Food and Culinary

Food and Culinary: Books that Cook

Serve Yourself, Nightly Adventures in Cooking for One
Joe Yonan
Ten Speed Press, 2010

“Serve Yourself,” from Joe Yonan, the awarding-winning food editor of the Washington Post, is an exciting journey into the joys of solo dining at home. Yonan is a man who values cooking and is willing to put his time where his mouth is.

Featuring beautiful photographs by Ed Anderson, this recent release from Ten Speed Press features sophisticated recipes that venture far beyond the expected. Reading about Smoked Trout, Potato and Fennel Pizza, Gingered Chicken Sandwich with Avocado and Mango, or Farfalle with Cantaloupe and Prosciutto, all made me want to run to the kitchen and follow Yonan’s heartfelt commitment to treating himself well. As he says in the preface, there is nothing like cooking “without worrying about satisfying anyone’s hankerings but your own.”

The ingredients and techniques are intriguing and hip, and guaranteed to up your self-esteem while you sit down to dinner (or lunch or dessert, which are all included) alone. Left to our own devices, who hasn’t eaten some horrible leftover, just because it was there, and then felt much the worse for it?

As Aaron Neville sings in Tell It Like It Is, “life is too short to have sorrow. We could be here today and gone tomorrow.” Joe tells it like it is, at its tastiest. He includes clever and creative condiments – Herbed Lemon Confit, 12-Hour Tomatoes and Red Pepper Chutney for starters – which could turn plain pasta or flatbread into an incredible meal quickly. He also gives useful tips on storing the inevitable odds and ends – part of a fennel bulb or part of a can of coconut milk – that accrue when cooking for one.

I tried Yonan’s Smoked Trout, Potato and Fennel Pizza for a variety of reasons: his No-Knead Pizza Dough intrigued me, I’m crazy for preserved lemons, and I was curious about his broiling technique - all new takes on pizza for me, no stranger to homemade pizza.

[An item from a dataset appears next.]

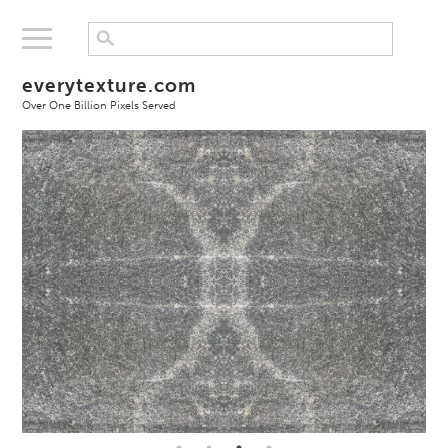
everytexture.com
Over One Billion Pixels Served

The recipe had two sub-recipes, the dough and the lemons. On the down side, the timing required starting three days ahead of dinnertime. On the up side, both dough and lemons are made in quantity, and both keep. For an organized cook, make ahead parts can be a tremendous asset.

After baking and devouring the pizza, the up side was heavily weighted. I would make it again and often, particularly now that I have dough in the freezer and preserved lemons in the fridge. Full disclosure: I shared.

These smart, sophisticated, delicious recipes scream, “self love!” and I mean that in the best possible way. Written with wit and wisdom, I am inspired to live better, eat better, eat more thoughtfully, chew more slowly, and savor the nights I am not cooking for an 11-year-old. After all, if I am not going to take care of myself, who is?

Lisa Cherkasky is a food stylist, recipe developer, and food blogger in Arlington, VA.